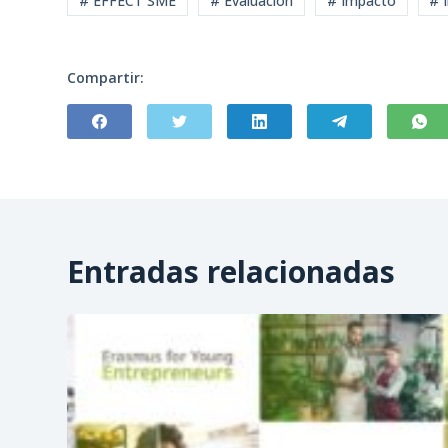
# EFFECT SME
# Evaluacion
# Impacto
# 
Compartir:
Entradas relacionadas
*-*-*
• [Work item] Restate the entries verbatim, without pictures.

• [Solution to this task]
# EFFECT SME
# Evaluacion
# Impacto
# 
Compartir:
Entradas relacionadas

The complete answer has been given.